Because every room in the house had access to the porches, it was possible to use the upstairs porches for sleeping on warm summer nights.
An antique wall clock still on display in the home was at one time the only clock in Kingman and was loaned to the Santa Fe Railway to be used in the depot, according to information from the museum.
Reminiscent of the Victorian era, the cupola - a windowed lookout tower built on top of the house - was where children watched for their father to return home from work.
The cupola was accessible by a ladder in an upstairs bedroom.
A wood-burning stove in the kitchen was used for cooking, heating water and heat in the winter.
That and other stoves were connected to the large chimney in the center of the house.
A National Historic Preservation Grant made restoration of the house by the Kingman Arts and Humanities Council possible with assistance from the Daughters of the Mohave County Pioneers.
The furnishings in the house are a combination of original possessions of the Bonelli family and period clothing and pieces similar to what was used in the home.
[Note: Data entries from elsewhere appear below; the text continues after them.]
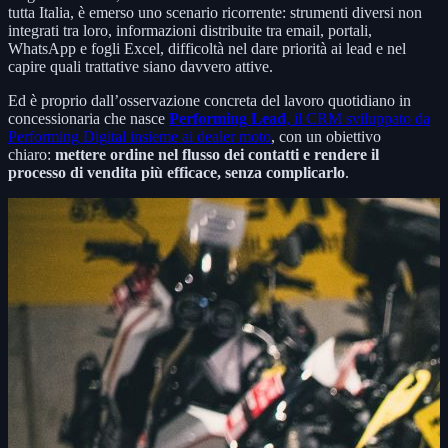
tutta Italia, è emerso uno scenario ricorrente: strumenti diversi non
integrati tra loro, informazioni distribuite tra email, portali,
WhatsApp e fogli Excel, difficoltà nel dare priorità ai lead e nel
capire quali trattative siano davvero attive.
Ed è proprio dall’osservazione concreta del lavoro quotidiano in
concessionaria che nasce
Performing Lead
, il CRM sviluppato da
Performing Digital insieme ai dealer moto
, con un obiettivo
chiaro:
mettere ordine nel flusso dei contatti e rendere il
processo di vendita più efficace, senza complicarlo
.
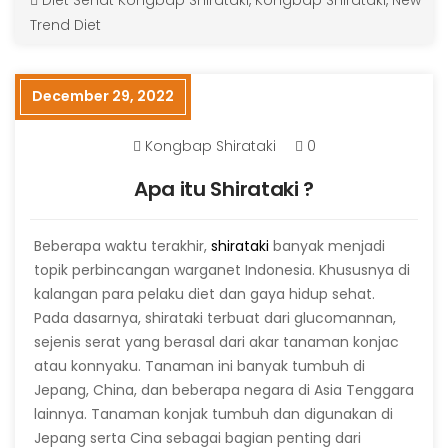
Trend Diet
December 29, 2022
Kongbap Shirataki
0
Apa itu Shirataki ?
Beberapa waktu terakhir,
shirataki
banyak menjadi
topik perbincangan warganet Indonesia. Khususnya di
kalangan para pelaku diet dan gaya hidup sehat.
Pada dasarnya, shirataki terbuat dari glucomannan,
sejenis serat yang berasal dari akar tanaman konjac
atau konnyaku. Tanaman ini banyak tumbuh di
Jepang, China, dan beberapa negara di Asia Tenggara
lainnya. Tanaman konjak tumbuh dan digunakan di
Jepang serta Cina sebagai bagian penting dari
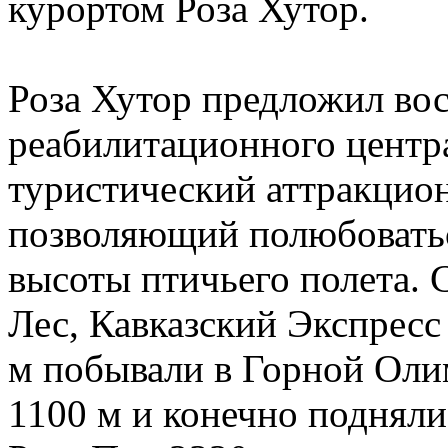
курортом Роза Хутор.
Роза Хутор предложил во
реабилитационного центр
туристический аттракцио
позволяющий полюбоватьс
высоты птичьего полета.
Лес, Кавказский Экспресс
м побывали в Горной Оли
1100 м и конечно поднял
The Bonelli House is open 11 a.m.
to 3 p.m.
Monday through Friday and closed holidays.
"We encourage the public to visit the Bonelli House," Rossiter said.
"And we encourage local civic groups to use the house for meetings."
The Mohave County Historical Society, a nonprofit corporation, manages the historic Bonelli House along with the Mohave Museum of History and Arts and the Route 66 Museum, making it possible to offer one ticket to visit all three, Rossiter said.
For the past 10 years, the historical society has staffed the Bonelli House under agreement with the city for a fee of $8,500.
When the city acquired the Powerhouse Visitor Center and the Route 66 Museum, the idea of hiring the society to similarly manage the Route 66 Museum was brought up.
Under a new agreement, the society will receive $10,000 to manage the Bonelli House and $50,000 for operation of the Route 66 Museum.
The society staffs the Bonelli House five days a week and the Route 66 Museum seven days a week in addition to providing curator services, Swenson said.